Exercise instructions:
Tally the lines below that contain "button" and reply with only the tally.
[[ Records for processing open ]]
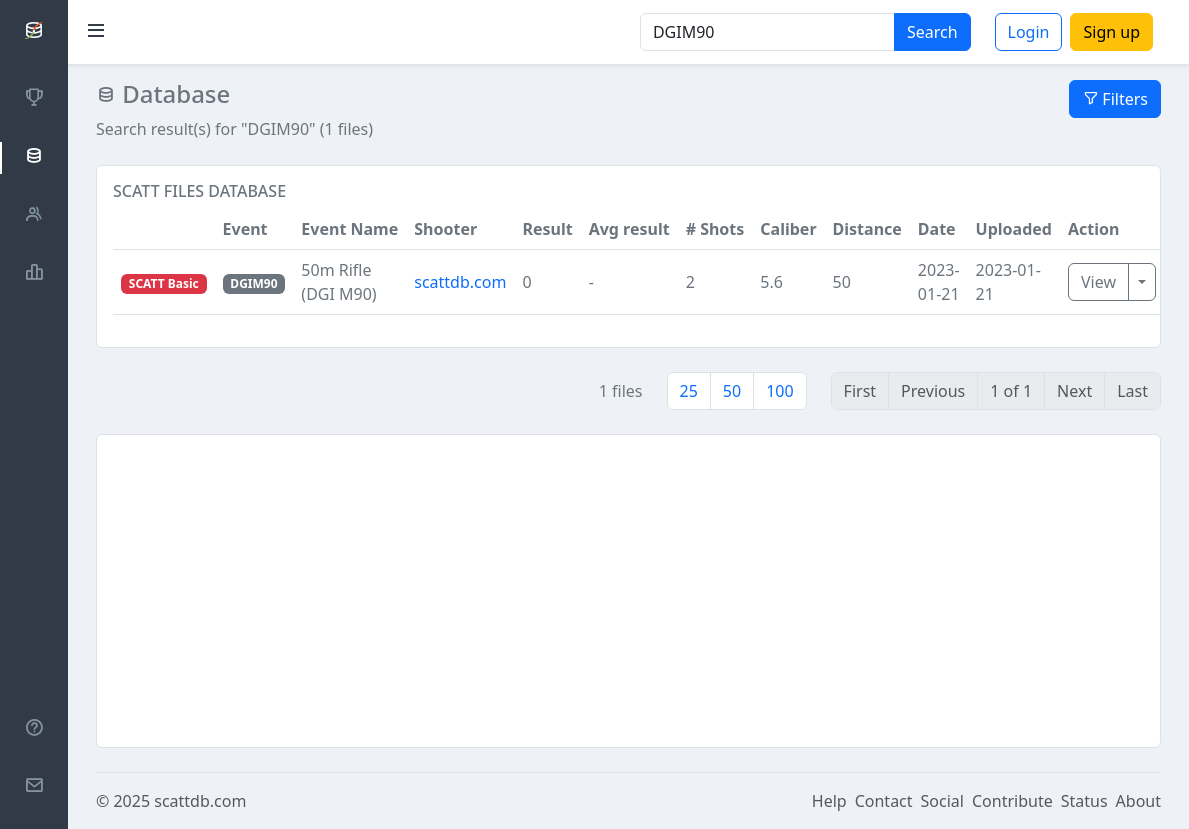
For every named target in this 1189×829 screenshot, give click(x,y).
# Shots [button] (715, 229)
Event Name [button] (349, 229)
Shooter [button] (445, 229)
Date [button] (937, 229)
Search (932, 32)
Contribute (1012, 801)
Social (942, 801)
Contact (884, 801)
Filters (1115, 99)
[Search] (767, 32)
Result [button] (547, 229)
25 (689, 391)
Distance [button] (867, 229)
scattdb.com (460, 282)
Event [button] (245, 229)
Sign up (1111, 32)
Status (1084, 801)
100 (779, 391)
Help (829, 801)
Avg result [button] (629, 229)
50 (732, 391)
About (1138, 801)
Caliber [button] (788, 229)
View (1098, 282)
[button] (164, 229)
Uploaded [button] (1014, 229)
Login (1029, 32)
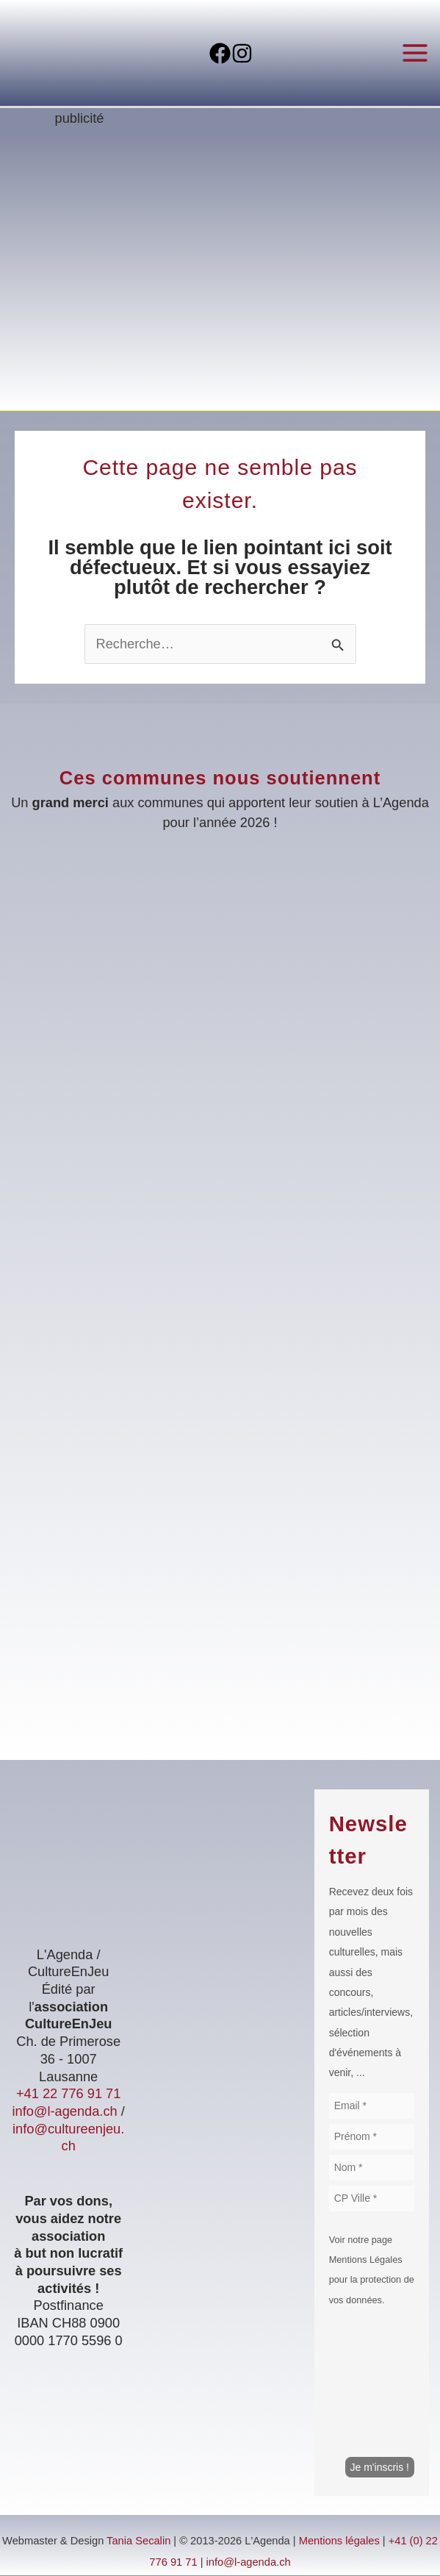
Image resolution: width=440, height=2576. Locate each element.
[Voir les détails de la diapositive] (220, 276)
[[ Records for processing closed ]]
Exercise solution:
11